The authors obviously put the constitutional text at the top of their ranking of values. However, there are other values in politics. The U.S. Constitution itself in its Preamble proposes pre-constitutional values in support of achieving which the Constitution was proposed as a means, not presumably as an end in itself. 

In any case, one pre-constitutional political value is democracy. Following aspects of the classical political tradition and the creative theorizing of my grad school professor, Sheldon Wolin, I value democracy not just as a system of elections but as a more total political experience in which ordinary citizens are empowered to participate as true political actors. That said, what is at issue here is elections - that is, the right of citizens to choose those to be entrusted with public office. (It is in support of this value that I have always opposed term limits and disapprove of the 22nd amendment.) 

Electoral democracy is not an ideal or perfect form of government. The U.S. has been incredibly lucky in that elections have produced Thomas Jefferson, Abraham Lincoln, FDR, and Joe Biden, when the same system could conceivably have elected Aaron Burr, John Breckinridge, General George McClellan, and Charles Lindbergh, or re-elected Donald Trump. Yet, notwithstanding religious, right-wing, integralist fantasies, the alternatives actually on offer in the modern world to a system of democratic elections are all worse.

Trump, et al., in their efforts to subvert the 2020 election attacked some of the bedrock principles of a system of democratic elections. They thus eminently deserve the corresponding legal sanctions, including the application of the disqualifying clause of the 14th Amendment.

That said, there remains a case for "No."

The current criminal prosecutions of the prospective Republican presidential candidate have already taken our country into dangerous territory. True, the system survived the Wilson Administration's prosecution of minor party opponent Eugene Debbs.  It may well survive the Biden Administration's prosecution of its principal political opponent, but how well and at what cost? I am no expert in Israeli politics. I cannot help wondering, however, whether the current crisis in Israel might have been avoided or at least taken a less dangerous turn if the legal system had not insisted on trying to prosecute the Prime Minister. Will Israel be better off because the Prime Minister must make alliances and pursue many unpopular policies in order to circumvent possible prosecution? Perhaps, but perhaps not.

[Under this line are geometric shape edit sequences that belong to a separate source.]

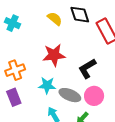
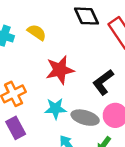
yellow semicircle: (55, 19) -> (37, 32), moved

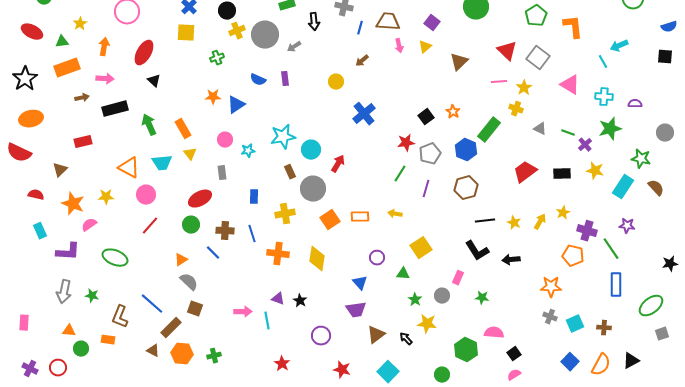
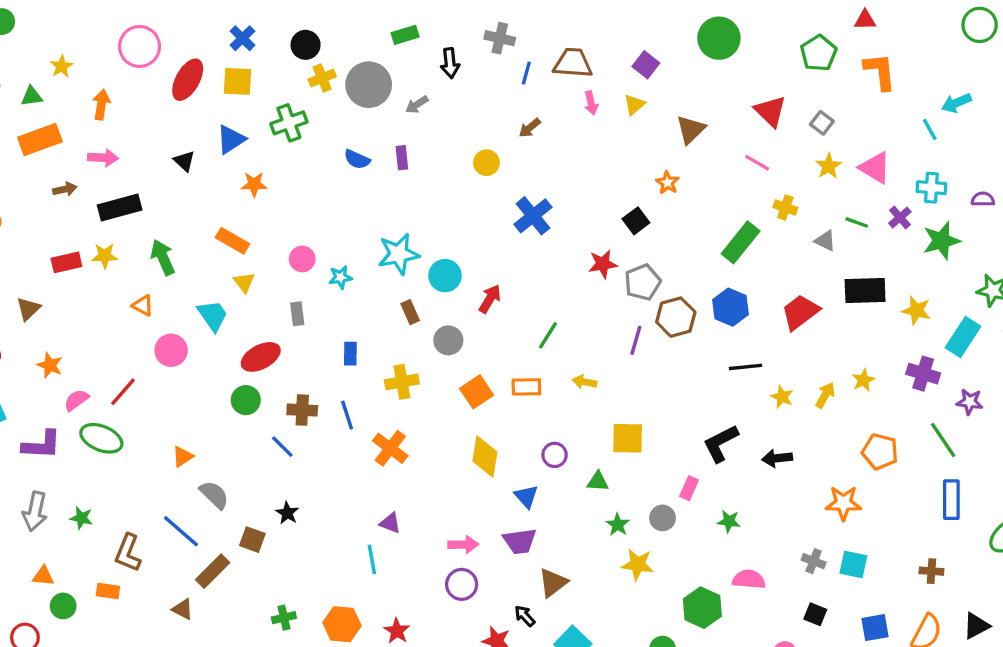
red ellipse: (144, 53) -> (188, 80), moved
green cross: (217, 58) -> (289, 123), size x1.5
gray square: (538, 58) -> (822, 123), size x0.6
pink line: (499, 82) -> (757, 163), turned 35
yellow star: (524, 88) -> (829, 166), moved
orange star: (213, 97) -> (254, 184), moved
blue triangle: (236, 105) -> (231, 139), moved
orange star: (453, 112) -> (667, 183), moved
green arrow: (149, 125) -> (163, 257), moved
orange rectangle: (183, 129) -> (232, 241), turned -30
green line: (568, 133) -> (857, 222), moved
purple cross: (585, 145) -> (900, 217), moved
blue hexagon: (466, 150) -> (731, 307), moved
cyan trapezoid: (162, 163) -> (213, 315), moved, turned -120
orange triangle: (129, 168) -> (143, 305), size x0.6
green line: (400, 174) -> (548, 335), moved
black rectangle: (562, 174) -> (865, 291), moved, size x1.4
brown hexagon: (466, 188) -> (676, 317), moved
gray circle: (313, 189) -> (448, 340), size x0.7
yellow star: (106, 197) -> (105, 256), moved
orange star: (73, 204) -> (50, 365), size x0.7
black line: (485, 221) -> (745, 367), moved
red line: (150, 226) -> (123, 392), moved
purple cross: (587, 231) -> (923, 374), moved
yellow square: (421, 248) -> (628, 438), turned 35
black L-shape: (477, 251) -> (721, 443), turned 95
orange cross: (278, 254) -> (390, 448), turned 30
green ellipse: (115, 258) -> (101, 438), moved
yellow diamond: (317, 259) -> (485, 457), moved
orange triangle: (181, 260) -> (183, 457), moved
gray semicircle: (189, 282) -> (214, 495), moved
black star: (300, 301) -> (287, 513), moved
pink arrow: (243, 312) -> (463, 545), moved
gray cross: (550, 317) -> (814, 561), moved
cyan square: (575, 324) -> (853, 564), moved, turned 36
black arrow: (406, 339) -> (525, 616), moved
orange hexagon: (182, 354) -> (342, 624), moved
black square: (514, 354) -> (815, 614), moved, turned -32
blue square: (570, 362) -> (875, 628), turned 36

So, while the authors' conservative, constitutional, originalist, textualist argument in favor of using section 3 to disqualify Trump's candidacy may be legally correct, it may yet prove politically problematic in ways which will further undermine our democratic system rather than support it.  The fact that Trump may be the preferred choice of a significant minority of American citizens speaks volumes about aspects of American society that I believe are radically wrong. But I do not see how depriving those citizens of the right to vote for the candidate of their choice in the long run corrects any of those wrongs. I remain convinced that the best way to exorcise the Trump factor from American politics is a decisive electoral defeat.

Of course, the case for applying section 3 remains legally compelling. Thus, in The New Republic, Matt Ford has endorsed the authors' argument. As that argument becomes better known, I imagine many more will do so as well. It is an argument that speaks powerfully to an important current in American political thought. On the other hand, there is that other current to which I have referred above. Thus, in The New York Times, Ross Douthat has argued that, even if the authors' argument "were deemed correct on some pure empyrean level of constitutional debate ... their correctness would be unavailing in reality, and their prescription as a political matter would be so disastrous and toxic and self-defeating that no responsible jurist or official should consider it." Douthat considers not just the fact that many American voters have preference for Trump, as I noted above, but also the particular political context and background for that preference. "The idea that the best way to deal with a demagogic populist whose entire appeal is already based on disillusionment with the established order is for state officials — in practice, state officials of the opposing political party — to begin unilaterally excluding him from their ballots on the basis of their own private judgment of crimes that he has not been successfully prosecuted for … I’m sorry, the mind reels." 

Mine too! No legalistic argument will likely carry much weight with people who are already disillusioned by and cynical about the system and the elites who operate within it. (The authors are admittedly conservative, but they remain conservative elites, separated by a yawning cultural gap in the real world from most of the MAGA folks who follow Trump.)

Meanwhile, the train has already left the station on the Trump prosecutions. The fantasy that "no one is above the law" will be neither more nor less true when this is all over. What will be the actual consequences remains yet to be seen. But, to quote Douthat again, "to try a man, four times over, whom a sizable minority of Americans believe should be the next president, is an inherently political act. And it is an especially political act when the crimes themselves are intimately connected to the political process, as they are in the two most recent indictments."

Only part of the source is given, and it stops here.